We’ve grown accustomed to hyper-partisan campaigns that mirror the combative ‘warrior politics’ of parliamentary discourse. Civil debate, as Waleed Aly says, has become “so thoroughly decomposed that it barely resembles its origins as the central pillar of democracy”. Political parties have urged allegiance to the ideological values of their ‘tribe’, while failing to acknowledge the contestability of ideas.

In short, it’s been a hot mess.

Cartoon by Mischa Richter

But is change now afoot?

In his victory speech on election night, prime minister-elect Anthony Albanese spoke of seeking “common purpose” and promoting “unity and optimism, rather than fear and division”. The quest for common ground or shared understanding is a lynchpin of healthy dialogue. It’s one of the elements we most urgently need to restore the functionality of our democracy at a time when polarised thinking has taken over our political discourse.

It’s no accident that the quest for shared understanding is also a basic tenet of collaborative philosophical inquiry. At The Philosophy Club, we prepare young people for deliberative democracy by encouraging them to value and to pursue shared understanding with their peers. Rather than avoiding controversial issues as a matter of politeness, or gingerly skirting around differences of opinion, students learn to communicate across the divide with care, empathy, vulnerability and intellectual humility. We help students consider the plurality of concerns, positions and reasons they nurture. We make space for negotiating and reconciling their differences as far as possible. And this is how we begin to build strong communities; communities that are resilient to fracturing along the fault-lines of ideological difference.

Art by Geoff McFetridge

Free thinking within a supportive culture, generous acknowledgement of common ground, charitable interpretation of other views, de-escalated articulation of disagreements, respectful expression of criticisms, willingness to concede points, a spirit of conviviality: these are the dynamics that open up a space for substantive discussion and shared understanding.

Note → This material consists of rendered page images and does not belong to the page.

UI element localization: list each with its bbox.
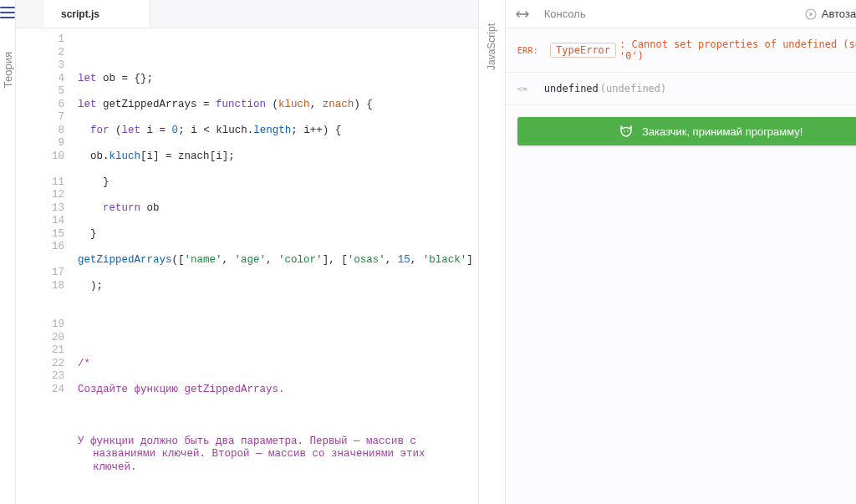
error-message: : Cannot set properties of undefined (se… (619, 38, 856, 62)
return-arrow-icon: <= (517, 84, 527, 94)
svg-point-2 (627, 130, 629, 132)
accept-button[interactable]: Заказчик, принимай программу! (517, 117, 856, 145)
console-label: Консоль (544, 8, 793, 20)
tab-script-js[interactable]: script.js (44, 0, 150, 28)
log-type: (undefined) (600, 83, 666, 94)
console-error-row: ERR: TypeError : Cannot set properties o… (506, 28, 856, 73)
console-body: ERR: TypeError : Cannot set properties o… (506, 28, 856, 504)
right-pane: Консоль Автозапуск ERR: TypeError : Cann… (505, 0, 856, 504)
tab-label: script.js (61, 8, 99, 20)
tab-bar: script.js (16, 0, 478, 28)
code-editor[interactable]: 12345678910 111213141516 1718 1920212223… (16, 28, 478, 504)
autorun-label: Автозапуск (822, 8, 856, 20)
language-label-strip: JavaScript (478, 0, 505, 504)
gutter: 12345678910 111213141516 1718 1920212223… (16, 28, 73, 504)
resize-horizontal-icon[interactable] (516, 9, 529, 19)
log-value: undefined (544, 83, 599, 94)
error-type: TypeError (550, 43, 616, 58)
main: script.js 12345678910 111213141516 1718 … (16, 0, 856, 504)
menu-icon[interactable] (0, 7, 15, 18)
console-log-row: <= undefined (undefined) (506, 73, 856, 105)
code-content[interactable]: let ob = {}; let getZippedArrays = funct… (73, 28, 478, 504)
sidebar: Теория (0, 0, 16, 504)
error-badge: ERR: (517, 46, 538, 55)
theory-label[interactable]: Теория (2, 52, 14, 88)
autorun-toggle[interactable]: Автозапуск (805, 8, 856, 20)
editor-pane: script.js 12345678910 111213141516 1718 … (16, 0, 478, 504)
toolbar: Консоль Автозапуск (506, 0, 856, 28)
accept-label: Заказчик, принимай программу! (642, 125, 802, 138)
language-label: JavaScript (486, 23, 497, 70)
svg-point-1 (624, 130, 625, 132)
cat-icon (619, 125, 634, 138)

These are the dynamics that restore individuals’ trust in each other as well-intentioned, reliable and reasonable counterparts, rather than as malevolent ‘others’ who are out of touch with reality or unworthy of engagement.

In our work with students, we must help them both value this kind of dialogic argument, and practise the patience, attentiveness, reflection and self-correction needed to do it justice.

The more readily we accept sloganeering, shallowness of inquiry, and adversarial speech, the more we devalue deep understanding, genuine dialogue and careful argumentation. Nuanced discourse relies on people’s capacity and willingness to properly hear each other out, to formulate subtle and sometimes complex arguments, communicate them sensitively, and evaluate them in a framework of evidence and alternatives.

We should insist on these things as new norms of public discourse.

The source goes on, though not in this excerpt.